研究項目:A01-4

思春期におけるシナプス分布の動的変化と樹状突起演算の創発

今井 猛
九州大学大学院 医学研究院 教授

研究室ウェブサイト:https://www.lab.med.kyushu-u.ac.jp/dn/
Researchmap:https://researchmap.jp/takeshi.imai

研究内容

哺乳類の脳が高次機能を獲得するうえでは、脳発達の最終段階である思春期における脳機能創発過程が重要であると考えられるが、その実体はよく分かっていない。研究代表者は、独自に開発した脳透明化法SeeDB2と大規模超解像シナプスイメージングを駆使し、思春期には大脳皮質感覚野第5層ニューロンにおいて、尖端樹状突起の特定のコンパートメントでシナプス入力が劇的に増えること、これが統合失調症モデルマウスにおいて特異的に障害されることを見出した。本研究では、思春期におけるシナプス分布の動的変化によって樹状突起における入力統合や感覚知覚がどのように創発されるのかを明らかにする。
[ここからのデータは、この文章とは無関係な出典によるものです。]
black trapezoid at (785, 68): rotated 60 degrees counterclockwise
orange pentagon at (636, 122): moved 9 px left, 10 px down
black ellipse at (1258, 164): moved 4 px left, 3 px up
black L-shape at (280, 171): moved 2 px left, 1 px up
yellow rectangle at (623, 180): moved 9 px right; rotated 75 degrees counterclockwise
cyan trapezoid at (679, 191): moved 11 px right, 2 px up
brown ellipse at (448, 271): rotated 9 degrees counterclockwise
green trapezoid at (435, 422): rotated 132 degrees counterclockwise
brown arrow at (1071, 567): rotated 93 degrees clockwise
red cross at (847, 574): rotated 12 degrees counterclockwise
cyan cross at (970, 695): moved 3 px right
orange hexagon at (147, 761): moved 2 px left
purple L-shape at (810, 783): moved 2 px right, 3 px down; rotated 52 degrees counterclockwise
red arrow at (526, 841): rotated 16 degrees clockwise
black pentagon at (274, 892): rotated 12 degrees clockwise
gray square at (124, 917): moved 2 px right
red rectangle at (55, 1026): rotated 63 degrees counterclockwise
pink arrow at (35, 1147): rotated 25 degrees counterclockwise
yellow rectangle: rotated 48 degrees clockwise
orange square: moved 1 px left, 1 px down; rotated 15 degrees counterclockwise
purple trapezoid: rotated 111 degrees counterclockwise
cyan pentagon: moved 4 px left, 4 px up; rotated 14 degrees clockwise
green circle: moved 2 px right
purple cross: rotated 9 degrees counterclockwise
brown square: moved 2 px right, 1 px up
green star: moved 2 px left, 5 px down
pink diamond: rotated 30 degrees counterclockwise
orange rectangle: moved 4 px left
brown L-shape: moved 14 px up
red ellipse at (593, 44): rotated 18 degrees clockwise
二光子Ca2+イメージングを組み合わせて入力変化の役割を明らかにするとともに、膜電位シミュレーションによって樹状突起スパイク発生への影響を明らかにする。更に、感覚野第5層ニューロンから順行性・逆行性標識を行って発達ステージ毎に全脳イメージング解析を行い、思春期特異的に増える入出力の同定を行う。これにより、皮質局所回路の機能創発と脳全体で生じる機能創発の関係を明らかにする。さらに、思春期における感覚知覚回路の創発異常が統合失調症における感覚知覚異常(幻覚・妄想など)に関わっている可能性について検証する。